Probleme mit Sky Deutschland – Trotz Kündigungsbestätigung wird weiter abgebucht

Ein Mandant von mir hat Probleme mit Sky Deutschland. Das ist an sich nichts Ungewöhnliches. Bei einem Unternehmen mit vielen Kunden gibt es nun einmal hin und wieder Streitigkeiten. Wenn man allerdings den aktuellen Fall meines Mandanten betrachtet, fragt man sich wirklich, wie chaotisch ein Unternehmen eigentlich arbeiten kann.

Was war geschehen? Mein Mandant war Abonnent bei Sky Deutschland. Er hatte seinen Vertrag ordentlich gekündigt. Hierüber erhielt er auch eine schriftliche Kündigungsbestätigung von der Sky Deutschland Fernsehen GmbH & Co. KG. Darin wurde auch ausdrücklich der Kündigungszeitpunkt bestätigt.

Trotzdem buchte Sky Deutschland noch nach Ablauf des Kündigungszeitpunkts monatliche Beiträge vom Konto meines Mandanten ab. Mein Mandant versäumte leider, allen Lastschriftabbuchungen rechtzeitig zu widersprechen. Daher schrieb er ein Schreiben an Sky Deutschland und forderte die unberechtigten Abbuchungen von seinem Konto zurück.

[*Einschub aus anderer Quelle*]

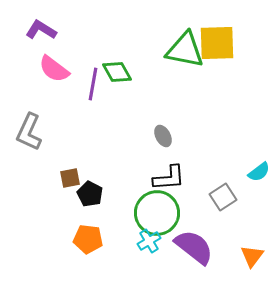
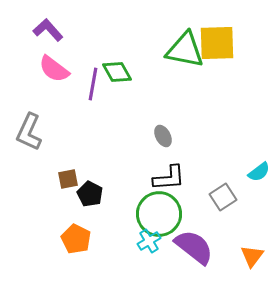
purple L-shape: moved 7 px right; rotated 16 degrees clockwise
brown square: moved 2 px left, 1 px down
green circle: moved 2 px right, 1 px down
orange pentagon: moved 12 px left; rotated 20 degrees clockwise
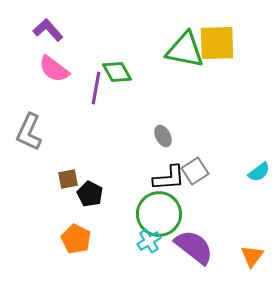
purple line: moved 3 px right, 4 px down
gray square: moved 28 px left, 26 px up
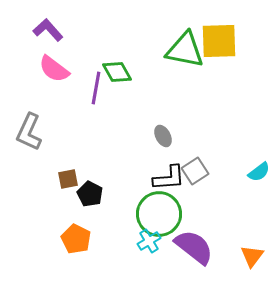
yellow square: moved 2 px right, 2 px up
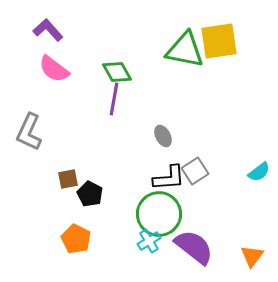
yellow square: rotated 6 degrees counterclockwise
purple line: moved 18 px right, 11 px down
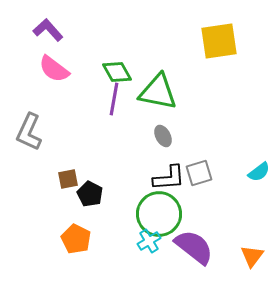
green triangle: moved 27 px left, 42 px down
gray square: moved 4 px right, 2 px down; rotated 16 degrees clockwise
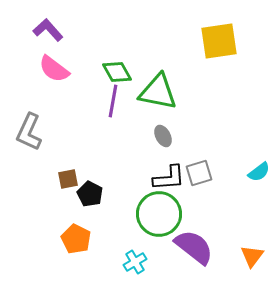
purple line: moved 1 px left, 2 px down
cyan cross: moved 14 px left, 21 px down
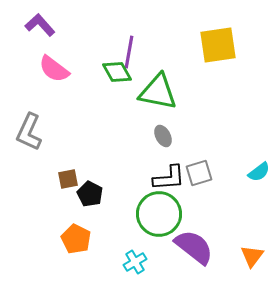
purple L-shape: moved 8 px left, 5 px up
yellow square: moved 1 px left, 4 px down
purple line: moved 16 px right, 49 px up
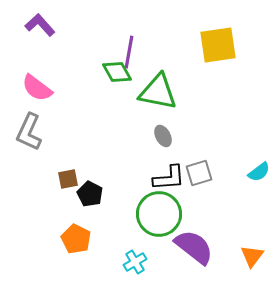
pink semicircle: moved 17 px left, 19 px down
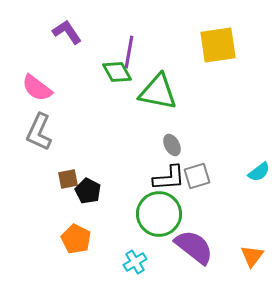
purple L-shape: moved 27 px right, 7 px down; rotated 8 degrees clockwise
gray L-shape: moved 10 px right
gray ellipse: moved 9 px right, 9 px down
gray square: moved 2 px left, 3 px down
black pentagon: moved 2 px left, 3 px up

Sky Deutschland Fernsehen GmbH & Co. KG verschickte daraufhin ein Standardschreiben an meinen Mandanten mit folgendem Inhalt:

„vielen Dank für Ihr Schreiben.

Bitte entschuldigen Sie die entstandenen Unannehmlichkeiten.

Wir haben Ihre Anfrage an die zuständige Fachabteilung weitergeleitet. Bitte haben Sie noch ein wenig Geduld.Wir haben Ihre Anfrage an die zuständige Fachabteilung weitergeleitet. Bitte haben Sie noch ein wenig Geduld.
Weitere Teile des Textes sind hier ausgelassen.